The intervention section included 25 questions asking participants if they provided interventions targeting the hip(s) in individuals with a primary complaint of LBP. The interventions were categorized into exercise, manual therapy techniques and electrophysical modalities. The exercise section included items pertaining to hip strengthening, hip stretching/flexibility, dynamic training, balance, proprioception and other interventions.

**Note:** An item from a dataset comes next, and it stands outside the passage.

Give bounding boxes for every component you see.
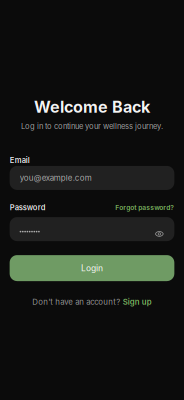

The manual therapy section was divided into joint-related and soft tissue-related techniques. The modalities section included commonly utilized modalities in clinical practice, such as thermal agents and electrical stimulation devices. The demographic section of the survey included 15 questions related to the demographics, clinical practice and education characteristics of the respondent.

Data analysis

The survey raw data was downloaded from Qualtrics® (Provo, UT) and exported to IBM SPSS Statistics Version 23.0 (IBM Corporation, Armonk, NY). Descriptive statistics were calculated for demographic data including sex, age group, region of residence, number of years in practice, type of entry-level degree and any advanced certifications/specializations. Proportions of individuals are reported for responses to each item in the survey. Relationships between survey responses for assessment and intervention techniques and participant characteristics (e.g., age, gender, post-professional education) were explored using Chi-square analyses (α=0.05).

ResultsSurvey response

As our survey was anonymous and distributed to approximately 21,000 email addresses, in order to estimate the response rate we obtained the email opening rates for our survey. Opening rate is the percentage of individuals that opened the email that contained the link to the survey. We were able to obtain email open rate data for the Sports Section, however the other two distributions (Orthopaedic Section and AAOMPT newsletter) were unable to provide these data. The Sports Section email distribution had an average email open rate of 28.7%. Using an estimated open rate of 30% across all groups, we determined there were approximately 6300 individuals who opened the email and thus could be considered as receiving the survey. From that estimated total, the response rate is approximately 18.4%, as 1163 individuals consented and participated in the study.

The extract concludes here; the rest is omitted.